IMG_9984di Mariano Fellico
Napoli. “La sicurezza è e deve essere sinonimo di civiltà, per questo non si dovrebbe neanche parlare di spese ma di investimenti sulla sicurezza nelle nostre città, per noi, per i nostri figli e per le generazioni future”. Lo ha dichiarato Ernesto Morandini, segretario generale aggiunto del Sap, il Sindacato Autonomo di Polizia, in seguito all'accoltellamento di alcuni poliziotti a Bagnoli durante un normale controllo. “Oggi l’apparato versa in condizioni critiche: mancano all’appello le forze giovani, quelle che realmente possono fare la differenza. Bisogna immediatamente dare corso al turn over al 100%, che nella situazione attuale potrebbe addirittura risultare insufficiente.

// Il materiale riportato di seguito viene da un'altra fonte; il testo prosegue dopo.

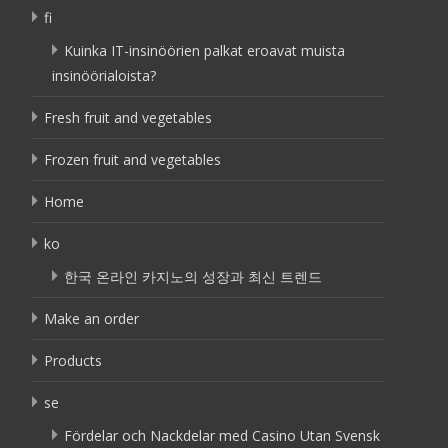
fi
Kuinka IT-insinöörien palkat eroavat muista
insinöörialoista?
Fresh fruit and vegetables
Frozen fruit and vegetables
Home
ko
한국 온라인 카지노의 성장과 최신 트렌드
Make an order
Products
se
Fördelar och Nackdelar med Casino Utan Svensk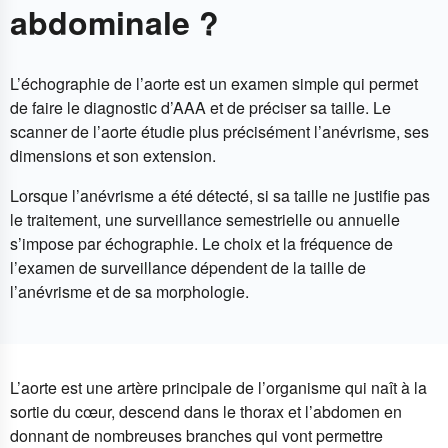
abdominale ?
L’échographie de l’aorte est un examen simple qui permet
de faire le diagnostic d’AAA et de préciser sa taille. Le
scanner de l’aorte étudie plus précisément l’anévrisme, ses
dimensions et son extension.
Lorsque l’anévrisme a été détecté, si sa taille ne justifie pas
le traitement, une surveillance semestrielle ou annuelle
s’impose par échographie. Le choix et la fréquence de
l’examen de surveillance dépendent de la taille de
l’anévrisme et de sa morphologie.
L’aorte est une artère principale de l’organisme qui naît à la
sortie du cœur, descend dans le thorax et l’abdomen en
donnant de nombreuses branches qui vont permettre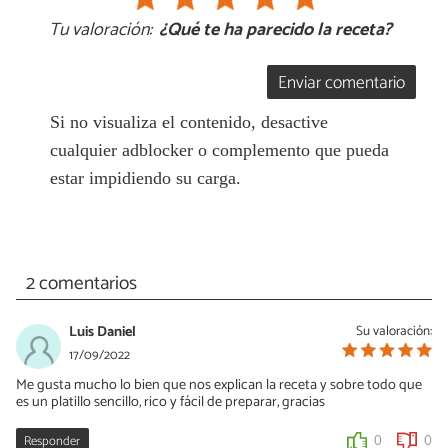
Tu valoración:
¿Qué te ha parecido la receta?
Enviar comentario
Si no visualiza el contenido, desactive
cualquier adblocker o complemento que pueda
estar impidiendo su carga.
2 comentarios
Luis Daniel
Su valoración:
17/09/2022
Me gusta mucho lo bien que nos explican la receta y sobre todo que
es un platillo sencillo, rico y fácil de preparar, gracias
Responder
0
0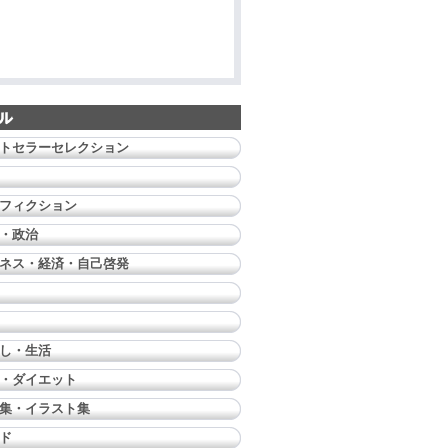
トセラーセレクション
フィクション
・政治
ネス・経済・自己啓発
し・生活
・ダイエット
集・イラスト集
ド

L’età media dei poliziotti, infatti”, spiega Morandini, “supera i 47 anni e, in determinate aree, come la Campania, addirittura si innalza vertiginosamente. Per questo è necessario puntare su forze giovani e ben equipaggiate”, sottolinea, “per riuscire ad esercitare un controllo del territorio efficace e cercare di prevenire episodi cruenti come quello di Bagnoli, dove uno scapestrato ha aggredito, con un coltello, ferendoli, alcuni poliziotti durante un controllo. Gli uomini in divisa svolgono un lavoro tra i più pericolosi”, aggiunge, “e oggi, come non mai, il normale servizio si tramuta spesso in gesto eroico. Fare in modo che possano lavorare in sicurezza con le forze, gli equipaggiamenti e i mezzi adeguati, è un principio fondamentale, un investimento che tutela tutti, loro e i cittadini, costretti, ormai sempre più spesso, a convivere con la paura”.